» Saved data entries
=== Section Start ===
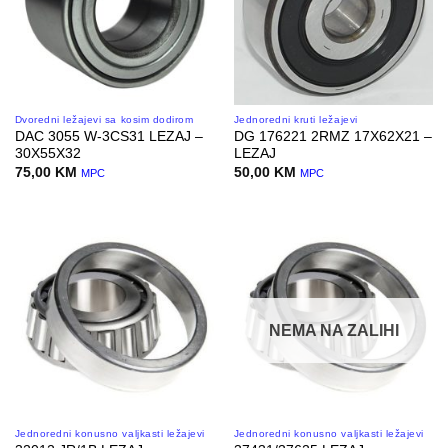
Dvoredni ležajevi sa kosim dodirom
Jednoredni kruti ležajevi
DAC 3055 W-3CS31 LEZAJ –
DG 176221 2RMZ 17X62X21 –
30X55X32
LEZAJ
75,00
KM
50,00
KM
MPC
MPC
NEMA NA ZALIHI
Jednoredni konusno valjkasti ležajevi
Jednoredni konusno valjkasti ležajevi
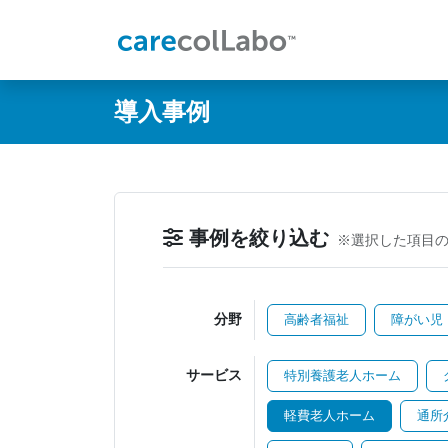
@ -0,0 +1,60 @@
導入事例
事例を絞り込む
※選択した項目
分野
高齢者福祉
障がい児
サービス
特別養護老人ホーム
軽費老人ホーム
通所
=== Section End ===
» YOUR GOAL
Please show all lines from the entries that contain the word "ležajevi".

» EXPECTED ANSWER
Dvoredni ležajevi sa kosim dodirom
Jednoredni kruti ležajevi
Jednoredni konusno valjkasti ležajevi
Jednoredni konusno valjkasti ležajevi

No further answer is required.